■ What is expected: Transcribe each record as written.

[Data excerpts]
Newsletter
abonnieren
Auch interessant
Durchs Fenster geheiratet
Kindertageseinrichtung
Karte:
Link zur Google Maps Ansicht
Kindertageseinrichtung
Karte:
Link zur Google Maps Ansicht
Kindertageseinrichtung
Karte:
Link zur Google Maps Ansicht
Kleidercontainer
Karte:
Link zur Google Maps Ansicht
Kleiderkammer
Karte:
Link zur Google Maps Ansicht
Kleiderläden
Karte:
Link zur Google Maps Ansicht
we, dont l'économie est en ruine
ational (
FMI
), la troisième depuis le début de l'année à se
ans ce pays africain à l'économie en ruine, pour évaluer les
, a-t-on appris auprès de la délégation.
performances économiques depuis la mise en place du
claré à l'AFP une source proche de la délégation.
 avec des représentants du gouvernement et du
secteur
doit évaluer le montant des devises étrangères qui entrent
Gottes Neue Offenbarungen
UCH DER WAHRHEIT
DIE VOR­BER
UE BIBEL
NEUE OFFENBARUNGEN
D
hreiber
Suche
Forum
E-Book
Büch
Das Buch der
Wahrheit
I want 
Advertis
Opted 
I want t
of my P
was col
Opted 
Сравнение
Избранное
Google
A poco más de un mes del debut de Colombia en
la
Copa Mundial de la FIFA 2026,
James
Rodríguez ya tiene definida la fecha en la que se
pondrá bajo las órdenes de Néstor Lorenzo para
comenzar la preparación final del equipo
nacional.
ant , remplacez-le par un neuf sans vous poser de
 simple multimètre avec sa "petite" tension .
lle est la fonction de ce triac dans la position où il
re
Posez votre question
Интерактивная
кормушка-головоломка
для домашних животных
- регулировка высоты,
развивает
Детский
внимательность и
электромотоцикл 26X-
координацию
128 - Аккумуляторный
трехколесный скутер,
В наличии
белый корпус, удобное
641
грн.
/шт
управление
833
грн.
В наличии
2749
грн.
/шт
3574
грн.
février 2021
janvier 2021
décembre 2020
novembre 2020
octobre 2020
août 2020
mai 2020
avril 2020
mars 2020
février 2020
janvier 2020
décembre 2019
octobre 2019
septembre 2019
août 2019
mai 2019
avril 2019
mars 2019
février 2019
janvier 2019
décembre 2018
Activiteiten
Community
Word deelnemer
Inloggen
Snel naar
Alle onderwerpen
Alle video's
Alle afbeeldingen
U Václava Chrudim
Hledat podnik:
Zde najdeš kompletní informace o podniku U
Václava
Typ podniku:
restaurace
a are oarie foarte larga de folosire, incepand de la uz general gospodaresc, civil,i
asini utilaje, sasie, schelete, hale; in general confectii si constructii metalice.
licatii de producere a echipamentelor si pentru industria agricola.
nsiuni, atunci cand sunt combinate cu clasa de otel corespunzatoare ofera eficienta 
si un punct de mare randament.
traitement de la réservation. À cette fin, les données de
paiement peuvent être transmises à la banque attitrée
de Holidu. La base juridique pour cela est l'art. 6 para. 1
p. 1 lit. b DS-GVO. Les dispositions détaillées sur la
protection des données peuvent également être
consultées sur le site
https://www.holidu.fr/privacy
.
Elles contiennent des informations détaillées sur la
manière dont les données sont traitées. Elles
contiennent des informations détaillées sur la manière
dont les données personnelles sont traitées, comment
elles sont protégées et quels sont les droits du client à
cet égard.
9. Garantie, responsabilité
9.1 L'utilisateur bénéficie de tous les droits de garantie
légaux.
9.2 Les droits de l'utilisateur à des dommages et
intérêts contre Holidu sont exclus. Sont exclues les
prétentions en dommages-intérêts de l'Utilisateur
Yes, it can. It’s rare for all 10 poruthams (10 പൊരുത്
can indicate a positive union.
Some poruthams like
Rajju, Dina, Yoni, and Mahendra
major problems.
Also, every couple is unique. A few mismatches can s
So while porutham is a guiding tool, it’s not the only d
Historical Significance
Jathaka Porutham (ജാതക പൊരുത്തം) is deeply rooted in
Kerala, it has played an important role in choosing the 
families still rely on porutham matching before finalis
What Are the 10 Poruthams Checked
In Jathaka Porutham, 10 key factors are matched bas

■ Exercise solution:
Newsletter
abonnieren
Auch interessant
Durchs Fenster geheiratet
Kindertageseinrichtung
Karte:
Link zur Google Maps Ansicht
Kindertageseinrichtung
Karte:
Link zur Google Maps Ansicht
Kindertageseinrichtung
Karte:
Link zur Google Maps Ansicht
Kleidercontainer
Karte:
Link zur Google Maps Ansicht
Kleiderkammer
Karte:
Link zur Google Maps Ansicht
Kleiderläden
Karte:
Link zur Google Maps Ansicht
we, dont l'économie est en ruine
ational (
FMI
), la troisième depuis le début de l'année à se
ans ce pays africain à l'économie en ruine, pour évaluer les
, a-t-on appris auprès de la délégation.
performances économiques depuis la mise en place du
claré à l'AFP une source proche de la délégation.
 avec des représentants du gouvernement et du
secteur
doit évaluer le montant des devises étrangères qui entrent
Gottes Neue Offenbarungen
UCH DER WAHRHEIT
DIE VOR­BER
UE BIBEL
NEUE OFFENBARUNGEN
D
hreiber
Suche
Forum
E-Book
Büch
Das Buch der
Wahrheit
I want 
Advertis
Opted 
I want t
of my P
was col
Opted 
Сравнение
Избранное
Google
A poco más de un mes del debut de Colombia en
la
Copa Mundial de la FIFA 2026,
James
Rodríguez ya tiene definida la fecha en la que se
pondrá bajo las órdenes de Néstor Lorenzo para
comenzar la preparación final del equipo
nacional.
ant , remplacez-le par un neuf sans vous poser de
 simple multimètre avec sa "petite" tension .
lle est la fonction de ce triac dans la position où il
re
Posez votre question
Интерактивная
кормушка-головоломка
для домашних животных
- регулировка высоты,
развивает
Детский
внимательность и
электромотоцикл 26X-
координацию
128 - Аккумуляторный
трехколесный скутер,
В наличии
белый корпус, удобное
641
грн.
/шт
управление
833
грн.
В наличии
2749
грн.
/шт
3574
грн.
février 2021
janvier 2021
décembre 2020
novembre 2020
octobre 2020
août 2020
mai 2020
avril 2020
mars 2020
février 2020
janvier 2020
décembre 2019
octobre 2019
septembre 2019
août 2019
mai 2019
avril 2019
mars 2019
février 2019
janvier 2019
décembre 2018
Activiteiten
Community
Word deelnemer
Inloggen
Snel naar
Alle onderwerpen
Alle video's
Alle afbeeldingen
U Václava Chrudim
Hledat podnik:
Zde najdeš kompletní informace o podniku U
Václava
Typ podniku:
restaurace
a are oarie foarte larga de folosire, incepand de la uz general gospodaresc, civil,i
asini utilaje, sasie, schelete, hale; in general confectii si constructii metalice.
licatii de producere a echipamentelor si pentru industria agricola.
nsiuni, atunci cand sunt combinate cu clasa de otel corespunzatoare ofera eficienta 
si un punct de mare randament.
traitement de la réservation. À cette fin, les données de
paiement peuvent être transmises à la banque attitrée
de Holidu. La base juridique pour cela est l'art. 6 para. 1
p. 1 lit. b DS-GVO. Les dispositions détaillées sur la
protection des données peuvent également être
consultées sur le site
https://www.holidu.fr/privacy
.
Elles contiennent des informations détaillées sur la
manière dont les données sont traitées. Elles
contiennent des informations détaillées sur la manière
dont les données personnelles sont traitées, comment
elles sont protégées et quels sont les droits du client à
cet égard.
9. Garantie, responsabilité
9.1 L'utilisateur bénéficie de tous les droits de garantie
légaux.
9.2 Les droits de l'utilisateur à des dommages et
intérêts contre Holidu sont exclus. Sont exclues les
prétentions en dommages-intérêts de l'Utilisateur
Yes, it can. It’s rare for all 10 poruthams (10 പൊരുത്
can indicate a positive union.
Some poruthams like
Rajju, Dina, Yoni, and Mahendra
major problems.
Also, every couple is unique. A few mismatches can s
So while porutham is a guiding tool, it’s not the only d
Historical Significance
Jathaka Porutham (ജാതക പൊരുത്തം) is deeply rooted in
Kerala, it has played an important role in choosing the 
families still rely on porutham matching before finalis
What Are the 10 Poruthams Checked
In Jathaka Porutham, 10 key factors are matched bas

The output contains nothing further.